9月10日に創業者である西村家とPE(非公開株)ファンドのCVCキャピタル・パートナーズが発表したMBO計画に対し、旧村上ファンド系の投資会社シティインデックスイレブンス(以下、シティインデックス)や村上世彰氏の長女・野村絢氏らが公然と「待った」をかけたからだ。
MBO期間中に異例の買収防衛策
事態が動いたのは11月4日。マンダムは、シティインデックスらによる株式の買い付けを「大規模買い付け行為」と認定し、これに対する対抗策として、いわゆる買収防衛策の導入を発表した。MBOの期間中に買収防衛策が導入されるのは、極めてまれな状況だ。
一方、シティインデックス側は同日、西村家らのMBO計画を「創業家が不当に利益を得る目的で本MBOを推進した」と痛烈に批判する文書を公開。

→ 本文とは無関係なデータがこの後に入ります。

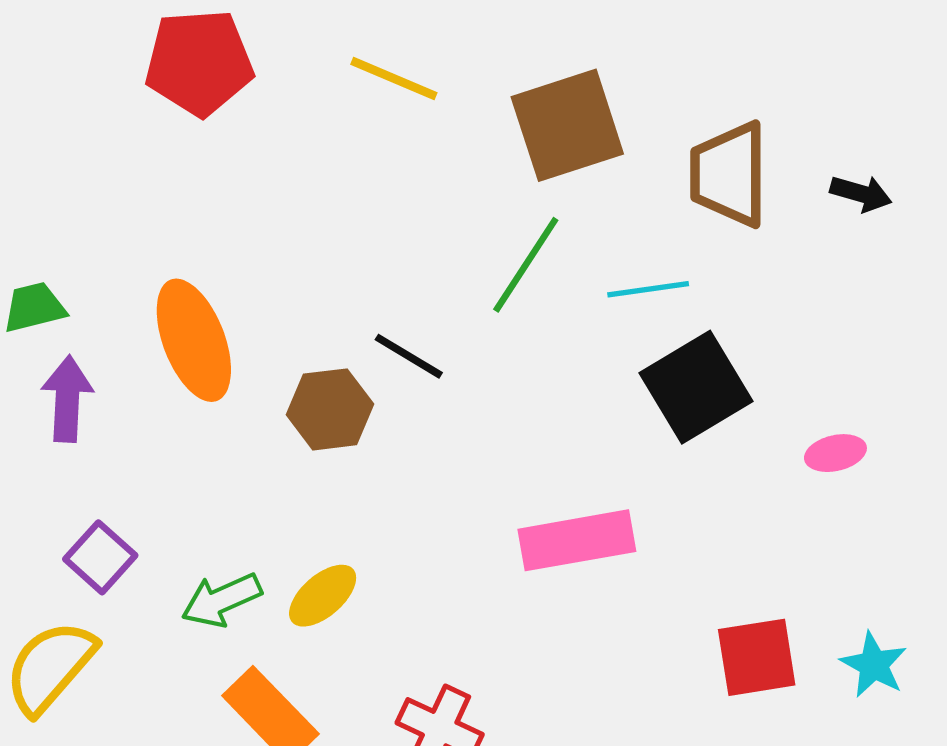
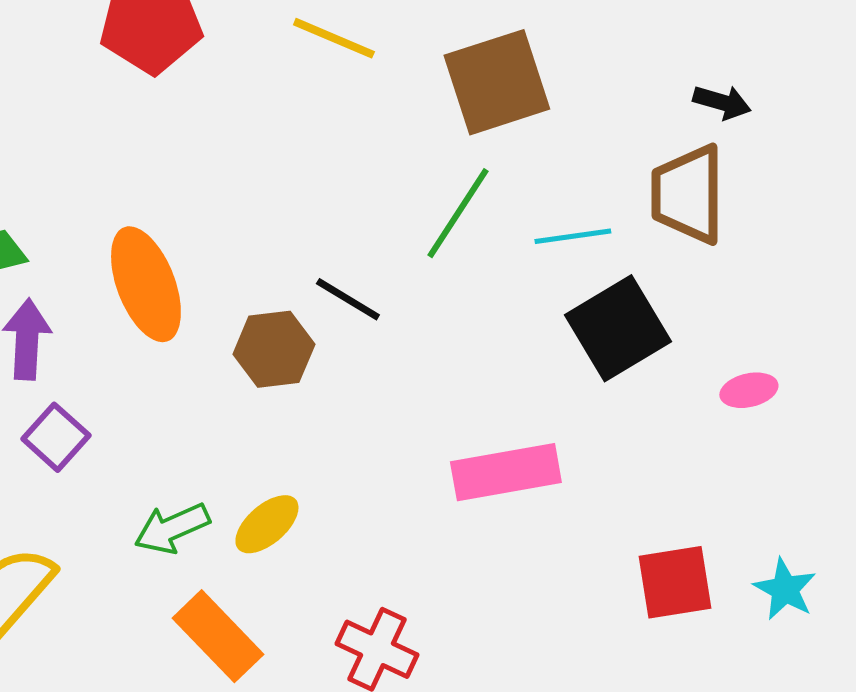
brown trapezoid: (729, 174) -> (688, 194), moved
black arrow: (861, 193) -> (722, 102), moved
purple square: (100, 557) -> (56, 437), moved

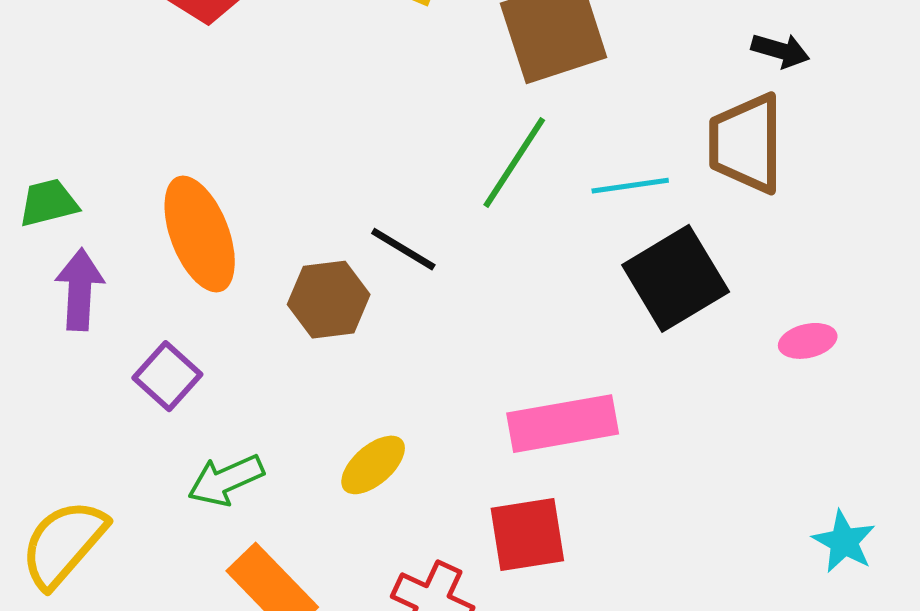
purple square: (56, 437) -> (167, 376), moved
yellow ellipse: (267, 524) -> (373, 465), moved
red square: (675, 582) -> (527, 535), moved

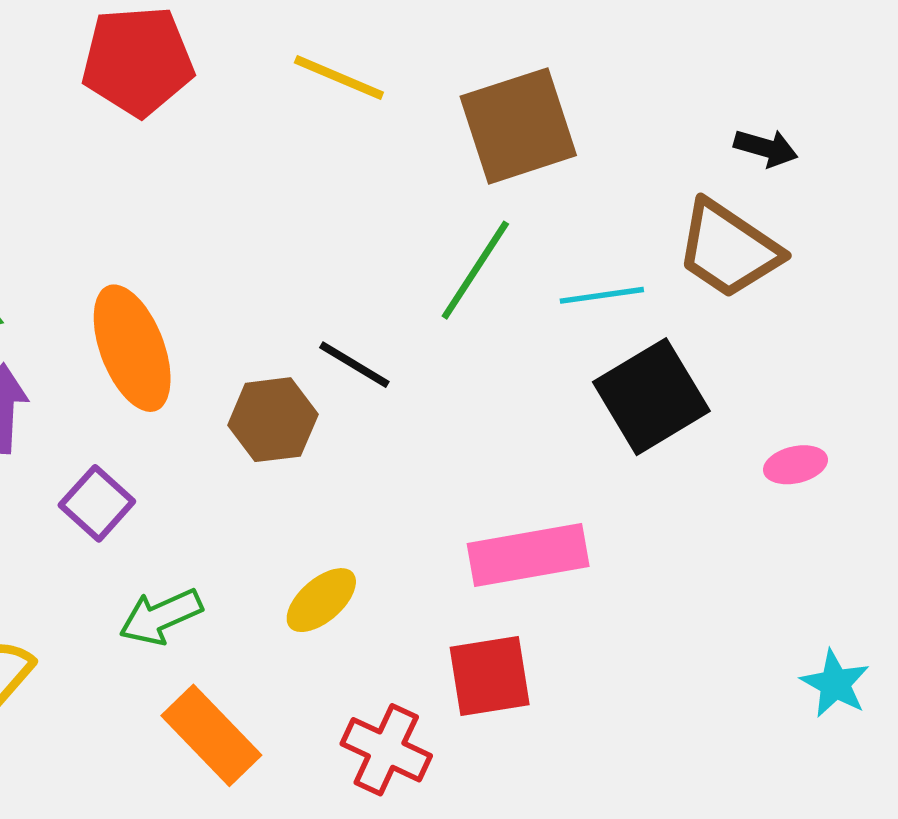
brown trapezoid: (746, 143) -> (728, 249), turned -56

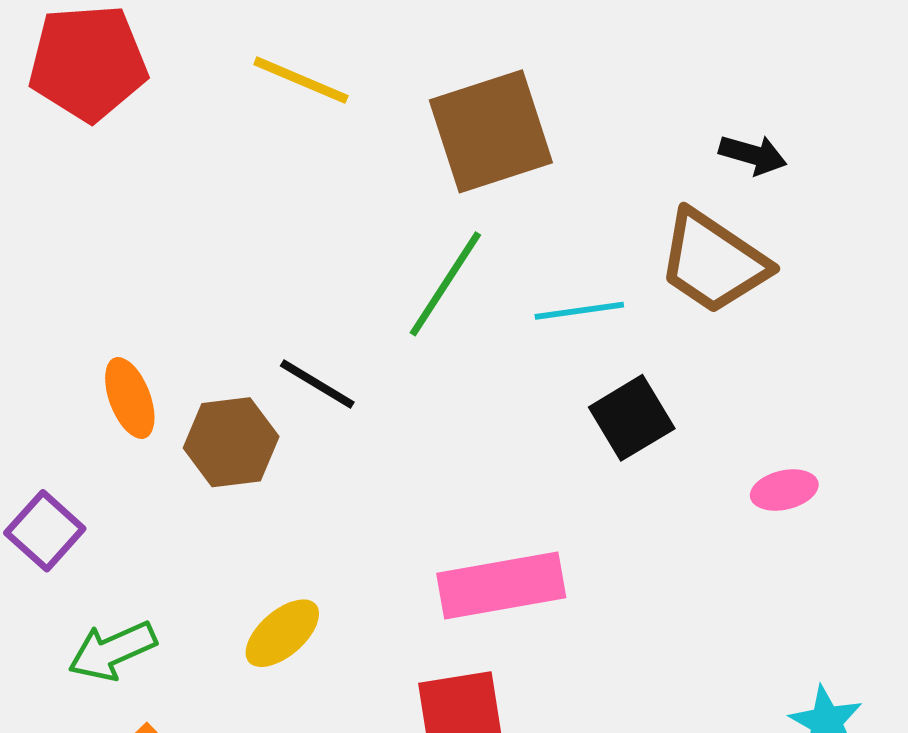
orange ellipse: (132, 348) -> (130, 398), moved, size x0.6
black square: (651, 397) -> (632, 418), size x0.7

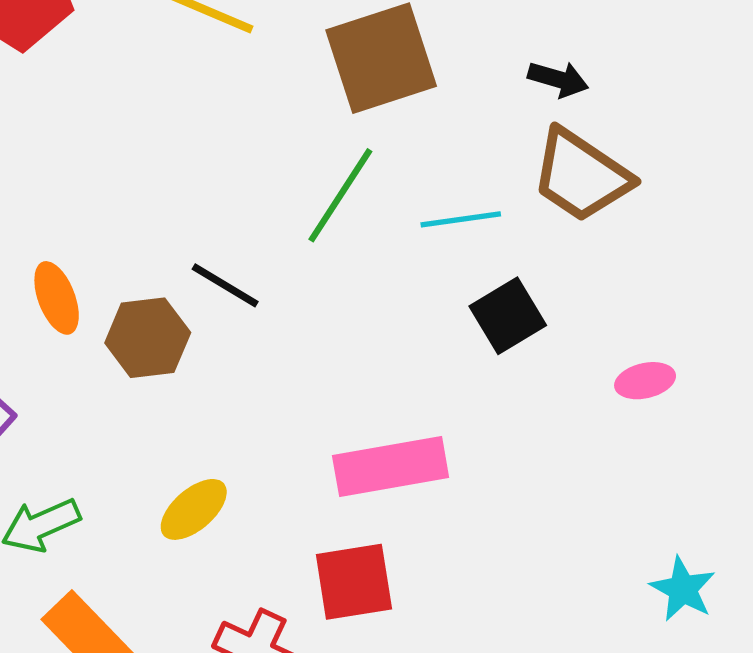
black arrow: (753, 155) -> (558, 79), moved

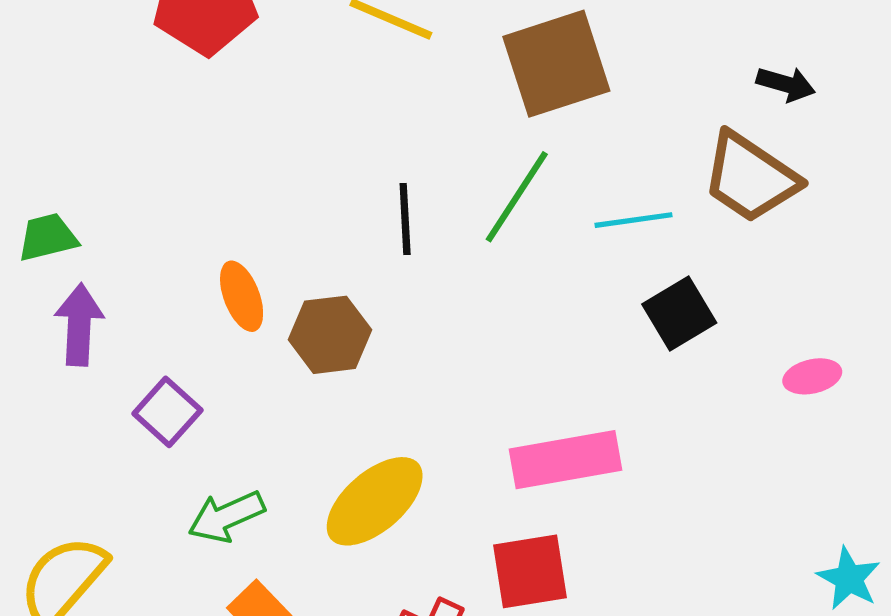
black arrow: (558, 79) -> (786, 84), moved
black line: (225, 285) -> (405, 219), moved, turned 56
yellow ellipse: (194, 509) -> (375, 501), size x1.5

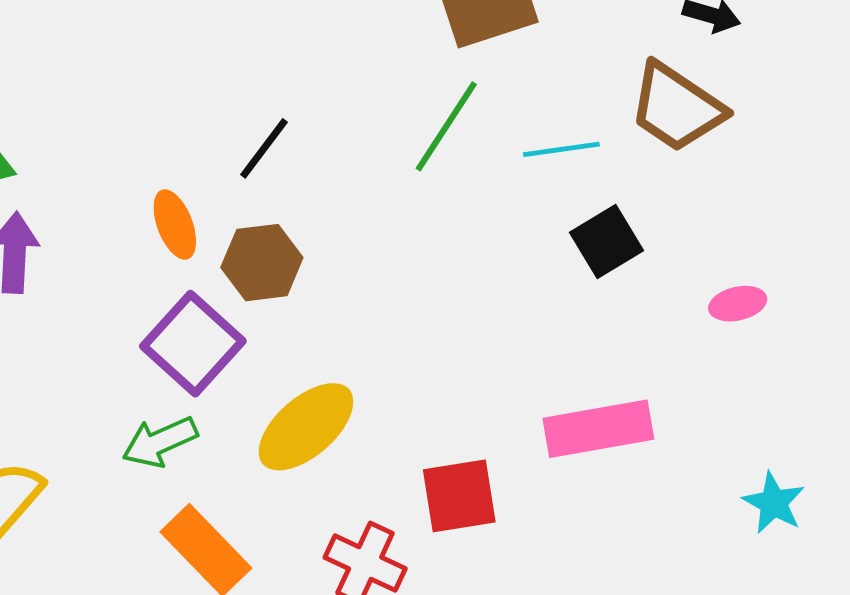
black line: (405, 219) -> (264, 148), moved, turned 40
purple square: (167, 412) -> (193, 344), moved, size x1.5
pink rectangle: (566, 460) -> (598, 429), moved

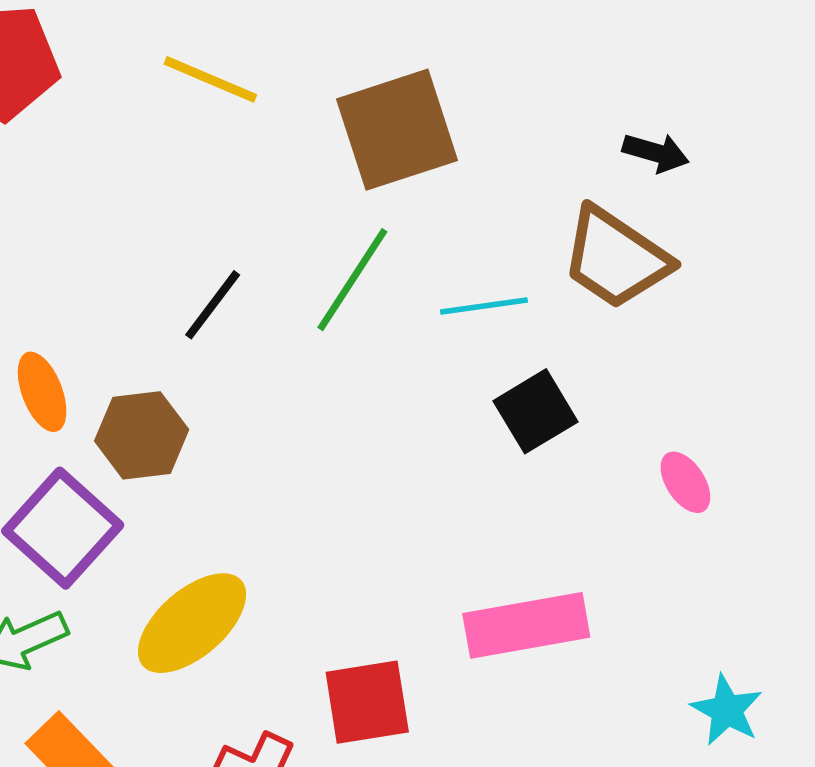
black line: (264, 148) -> (213, 305), moved
pink ellipse: (738, 304) -> (685, 482), turned 70

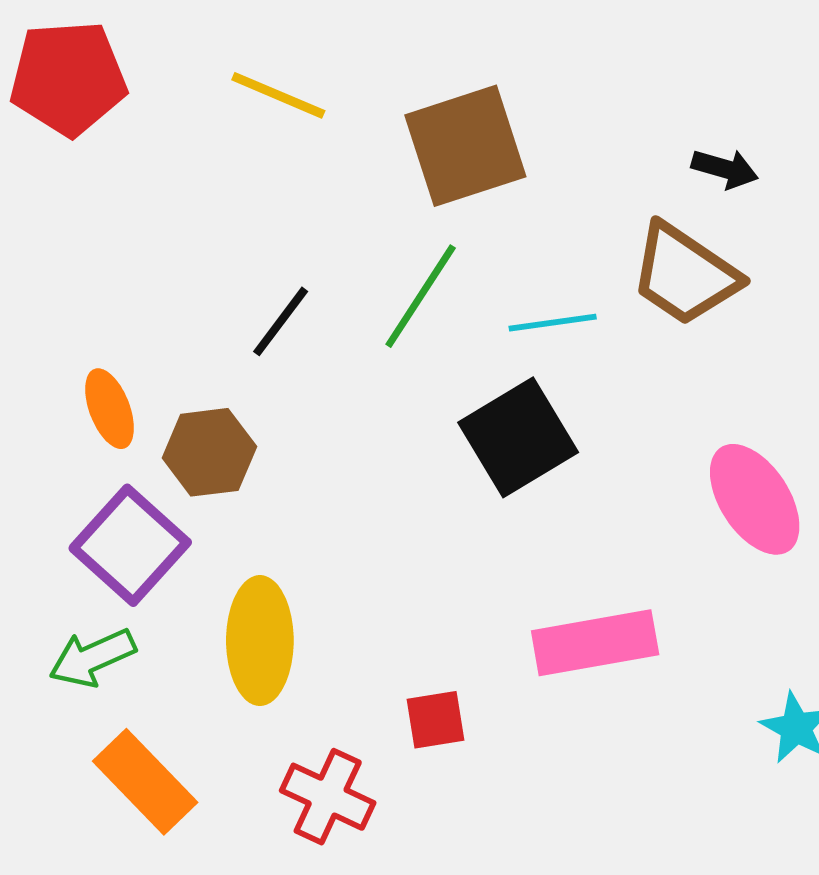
black square: (535, 411) -> (518, 437), moved, size x1.4
pink ellipse: (685, 482) -> (755, 499), size x1.8
yellow ellipse: (192, 623) -> (260, 641), turned -49
red square: (367, 702) -> (436, 720), size x0.7

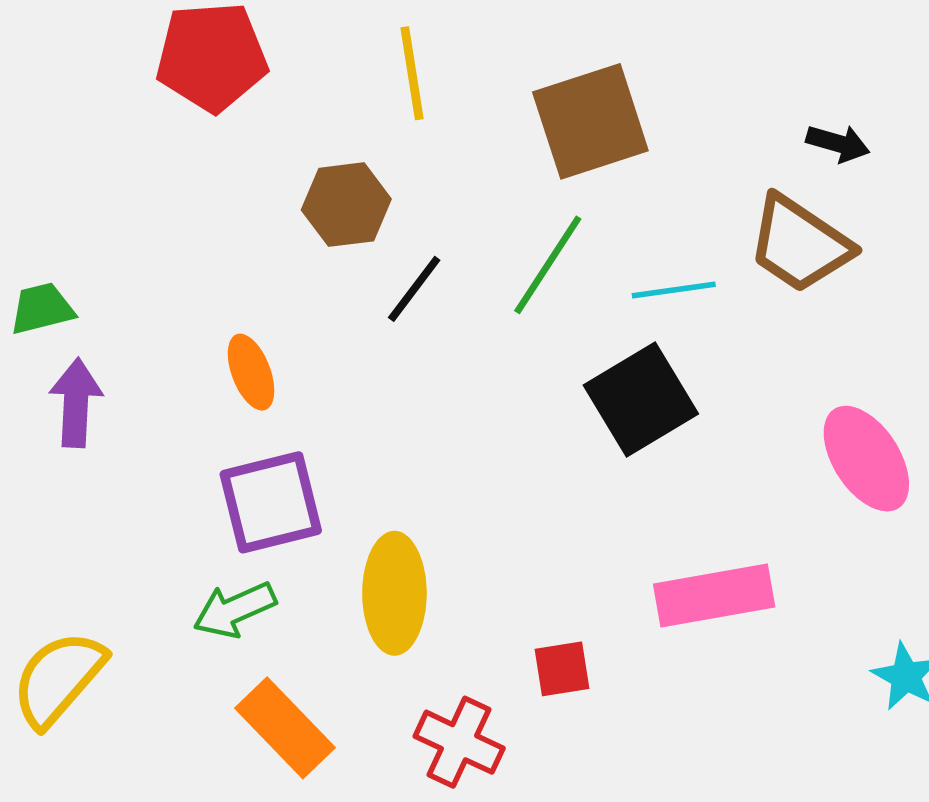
yellow line: (278, 95) -> (412, 73), turned 58
brown hexagon: (209, 452) -> (346, 205), moved
purple square: (130, 545) -> (271, 502), turned 34

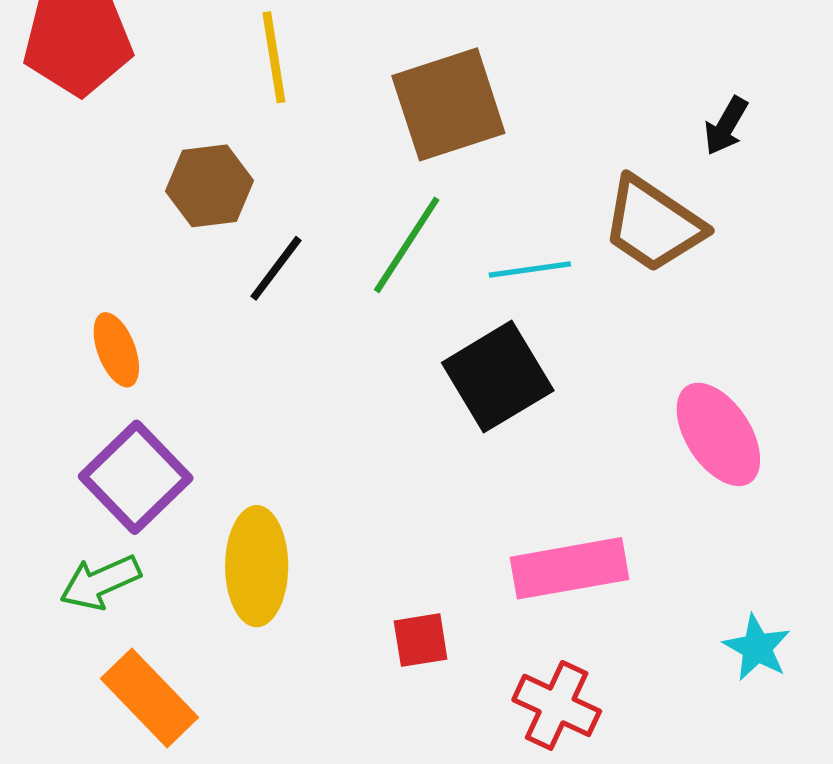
black arrow: (838, 143) -> (726, 126), moved, turned 104
purple square: (271, 502) -> (136, 477), turned -30
red cross: (459, 742) -> (557, 705), moved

シティインデックス側と西村家サイドの対立は決定的となった。
そもそも、マンダムのMBO計画は発表直後から成立が不透明な状況が続いていた。TOB価格は1株1960円だが、株価はこの価格を上回り続けた。11月17日の終値は2388円と、依然としてTOB価格の1960円を大きく上回っている。